*Action item*. The lines wanted are those in the data below that include "Collins".

*Provided entries*.
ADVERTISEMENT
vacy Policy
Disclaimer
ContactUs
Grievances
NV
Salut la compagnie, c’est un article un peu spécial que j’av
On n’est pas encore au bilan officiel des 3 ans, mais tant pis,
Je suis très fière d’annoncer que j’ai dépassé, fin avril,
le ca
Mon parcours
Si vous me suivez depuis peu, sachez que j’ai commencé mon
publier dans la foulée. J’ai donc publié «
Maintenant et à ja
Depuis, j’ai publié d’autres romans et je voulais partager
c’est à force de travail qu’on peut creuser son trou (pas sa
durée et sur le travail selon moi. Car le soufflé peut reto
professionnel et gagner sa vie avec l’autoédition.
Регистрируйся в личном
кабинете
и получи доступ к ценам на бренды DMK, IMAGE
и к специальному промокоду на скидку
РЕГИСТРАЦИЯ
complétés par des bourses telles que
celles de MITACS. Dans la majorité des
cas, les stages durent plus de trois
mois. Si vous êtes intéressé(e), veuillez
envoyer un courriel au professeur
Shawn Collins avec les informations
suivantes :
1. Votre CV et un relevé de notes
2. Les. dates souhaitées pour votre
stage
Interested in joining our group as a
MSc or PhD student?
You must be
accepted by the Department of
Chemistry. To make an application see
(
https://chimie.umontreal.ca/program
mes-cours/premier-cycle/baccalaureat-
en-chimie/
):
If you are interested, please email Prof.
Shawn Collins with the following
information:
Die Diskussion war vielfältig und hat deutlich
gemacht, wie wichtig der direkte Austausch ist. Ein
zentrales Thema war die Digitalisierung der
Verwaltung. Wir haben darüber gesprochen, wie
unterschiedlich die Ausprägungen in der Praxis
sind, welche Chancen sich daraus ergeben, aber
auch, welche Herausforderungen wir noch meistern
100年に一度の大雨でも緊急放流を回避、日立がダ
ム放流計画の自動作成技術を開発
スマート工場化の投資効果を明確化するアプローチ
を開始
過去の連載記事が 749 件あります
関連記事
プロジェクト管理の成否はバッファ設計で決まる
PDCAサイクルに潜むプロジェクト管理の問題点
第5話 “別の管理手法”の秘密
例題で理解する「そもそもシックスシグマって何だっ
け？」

...

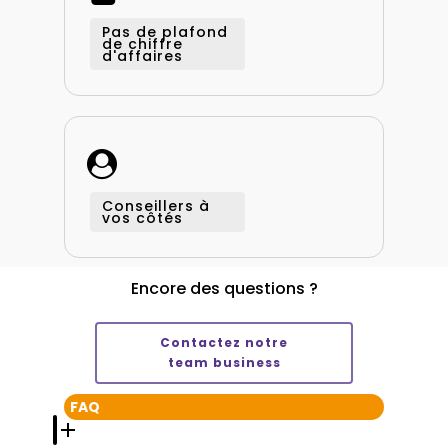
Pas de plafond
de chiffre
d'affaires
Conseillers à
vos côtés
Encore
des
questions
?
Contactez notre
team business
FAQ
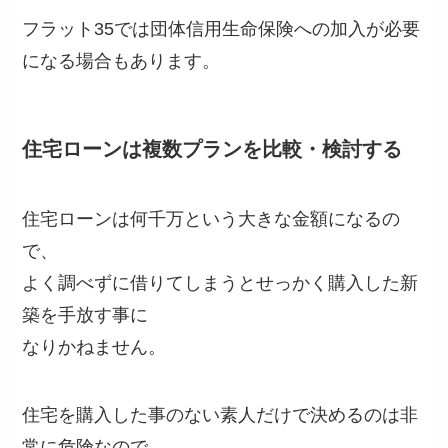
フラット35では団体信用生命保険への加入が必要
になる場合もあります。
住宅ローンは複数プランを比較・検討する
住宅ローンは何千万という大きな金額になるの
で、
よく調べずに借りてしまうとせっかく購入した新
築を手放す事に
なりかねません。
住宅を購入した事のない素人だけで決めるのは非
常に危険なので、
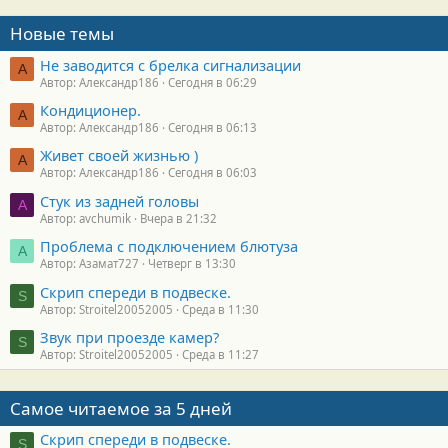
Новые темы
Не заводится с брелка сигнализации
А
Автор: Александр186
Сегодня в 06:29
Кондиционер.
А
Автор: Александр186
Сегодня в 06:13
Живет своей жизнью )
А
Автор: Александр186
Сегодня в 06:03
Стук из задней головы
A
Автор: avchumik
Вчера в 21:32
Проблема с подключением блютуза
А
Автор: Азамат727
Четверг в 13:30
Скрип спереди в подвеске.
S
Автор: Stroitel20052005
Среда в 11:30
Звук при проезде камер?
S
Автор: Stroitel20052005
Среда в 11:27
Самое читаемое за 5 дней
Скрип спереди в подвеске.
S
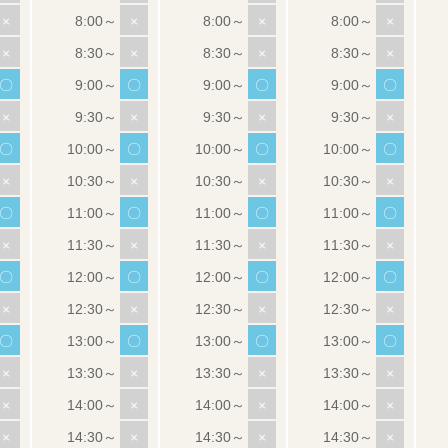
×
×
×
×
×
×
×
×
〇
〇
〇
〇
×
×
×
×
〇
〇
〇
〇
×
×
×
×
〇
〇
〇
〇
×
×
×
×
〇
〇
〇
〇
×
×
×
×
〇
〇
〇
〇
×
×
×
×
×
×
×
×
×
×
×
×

...

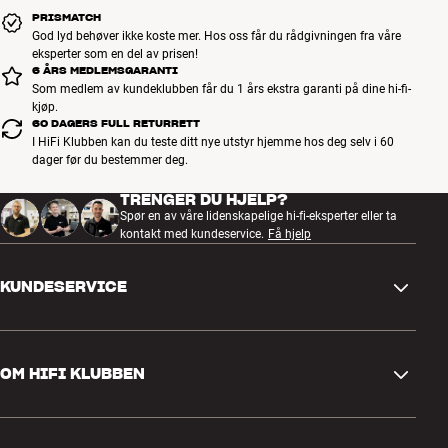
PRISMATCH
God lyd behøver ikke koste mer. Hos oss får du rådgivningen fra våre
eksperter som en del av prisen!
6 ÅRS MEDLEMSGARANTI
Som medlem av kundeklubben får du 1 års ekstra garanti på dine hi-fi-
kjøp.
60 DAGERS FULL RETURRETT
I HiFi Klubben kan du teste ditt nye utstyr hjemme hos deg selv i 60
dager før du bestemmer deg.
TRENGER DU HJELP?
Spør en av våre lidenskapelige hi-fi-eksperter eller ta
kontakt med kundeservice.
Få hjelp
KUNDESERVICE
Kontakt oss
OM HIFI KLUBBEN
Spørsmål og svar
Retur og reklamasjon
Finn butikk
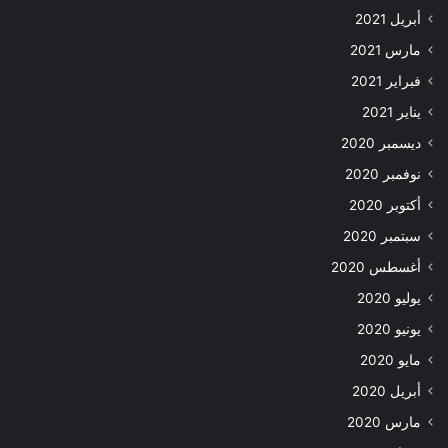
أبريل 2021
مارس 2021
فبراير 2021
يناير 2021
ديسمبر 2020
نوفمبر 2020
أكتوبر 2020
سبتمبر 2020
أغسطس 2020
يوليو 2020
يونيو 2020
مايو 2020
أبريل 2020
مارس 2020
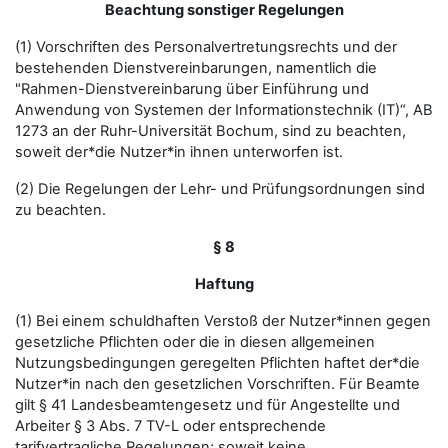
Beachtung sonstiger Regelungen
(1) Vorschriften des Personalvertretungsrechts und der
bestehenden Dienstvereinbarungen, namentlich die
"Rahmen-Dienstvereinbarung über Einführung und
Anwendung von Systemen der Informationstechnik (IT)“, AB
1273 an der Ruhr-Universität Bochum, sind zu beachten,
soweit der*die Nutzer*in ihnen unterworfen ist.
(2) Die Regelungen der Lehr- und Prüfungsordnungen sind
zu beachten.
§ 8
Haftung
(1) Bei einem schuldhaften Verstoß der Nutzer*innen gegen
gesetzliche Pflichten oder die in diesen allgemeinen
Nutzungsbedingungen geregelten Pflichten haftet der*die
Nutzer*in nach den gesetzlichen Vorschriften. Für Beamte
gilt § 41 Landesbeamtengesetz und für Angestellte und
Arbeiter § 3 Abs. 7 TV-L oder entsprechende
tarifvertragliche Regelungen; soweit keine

*Completed exercise*.
Shawn Collins avec les informations
Shawn Collins with the following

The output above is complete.